# Maple Glazed Bacon and Shrimp and Grits--questions on both!



## kitchencatering (Jul 2, 2012)

Hi Everyone!

Two questions--doing a brunch wedding next weekend that grew from 85 to 200 guests!  Need a little guidance without having to spend all my time experimenting!

1.  Doing a Maple Glazed Thick Cut Bacon--what is the best way to heat and hold this--planning on doing it in the convection oven, but need to know about transporting it so it doesn't get too chewy.  No kitchen on site, outdoor venue, 1 hour away.

2.  Doing Shrimp and grits appetizer spoons--would you cook the shrimp on site on a burner, or do it ahead and hold it?--i still want a

top notch product and don't want the shrimp to keep cooking in a cambro.

As always thanks for your help!

Holly


----------



## chefross (May 5, 2010)

For the bacon.....I would cook it completely done....until crisp. That way you don't have to worry about the bacon getting "chewy"

The grits and shrimp spoon is going to be harder to keep as the grits don't hold well and the shrimp....well gets rubbery.

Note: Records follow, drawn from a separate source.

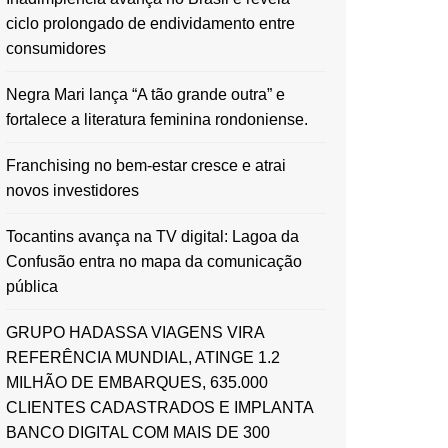
ciclo prolongado de endividamento entre
consumidores
Negra Mari lança “A tão grande outra” e
fortalece a literatura feminina rondoniense.
Franchising no bem-estar cresce e atrai
novos investidores
Tocantins avança na TV digital: Lagoa da
Confusão entra no mapa da comunicação
pública
GRUPO HADASSA VIAGENS VIRA
REFERÊNCIA MUNDIAL, ATINGE 1.2
MILHÃO DE EMBARQUES, 635.000
CLIENTES CADASTRADOS E IMPLANTA
BANCO DIGITAL COM MAIS DE 300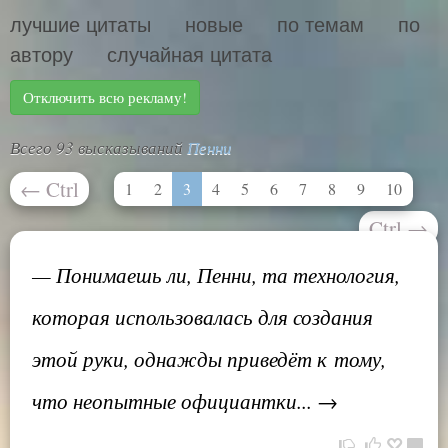
лучшие цитаты
новые
по темам
по
автору
случайная цитата
Отключить всю рекламу!
Всего 93 высказываний
Пенни
←
Ctrl
1
2
3
4
5
6
7
8
9
10
Ctrl
→
— Понимаешь ли, Пенни, та технология,
которая использовалась для создания
этой руки, однажды приведёт к тому,
что неопытные официантки... →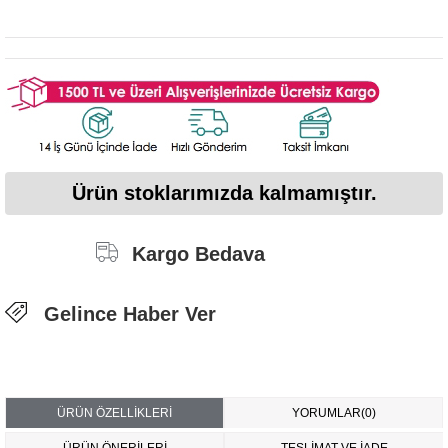
Ürün stoklarımızda kalmamıştır.
Kargo Bedava
Gelince Haber Ver
ÜRÜN ÖZELLIKLERI
YORUMLAR
(0)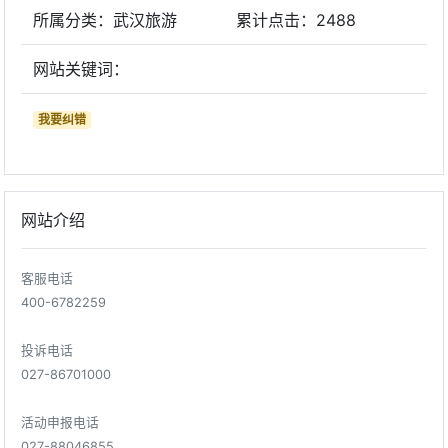
所属分类：武汉旅游
累计点击：
2488
网站关键词：
我要纠错
网站介绍
客服电话
400-6782259
投诉电话
027-86701000
活动申报电话
027-88046855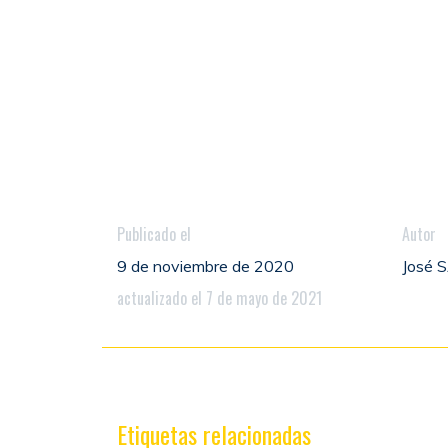
Publicado el
Autor
9 de noviembre de 2020
José
actualizado el 7 de mayo de 2021
Etiquetas relacionadas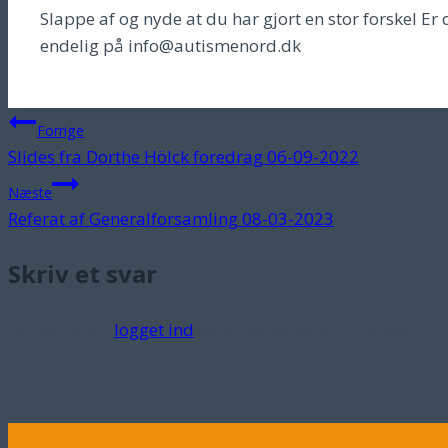
Slappe af og nyde at du har gjort en stor forskel Er 
endelig på info@autismenord.dk
Indlægsnavigation
Forrige
Slides fra Dorthe Hölck foredrag 06-09-2022
Næste
Referat af Generalforsamling 08-03-2023
Skriv et svar
Du skal være
logget ind
for at skrive en kommentar.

I understand that the menu is already done and said, but perhaps in the future you will be able to steer the client away from items that are difficult to create with limited kitchens.


----------



## uptownkevin (Sep 15, 2006)

You can hold grits for hours in a hotel pan, in a Cambro.  Just make sure to wrap in plastic.  Par-cook your shrimp by boiling in seasoned water (Creole seasoning), chill and transport.  Finish them onsite using a saute pan and a butane burner.  Easy.  Have done it many times for events and cooking demos.  The toughest part about grits on a spoon is that they get cold quickly.

-Kevin


----------



## shroomgirl (Aug 11, 2000)

great advice from both Kevin & Ross....


----------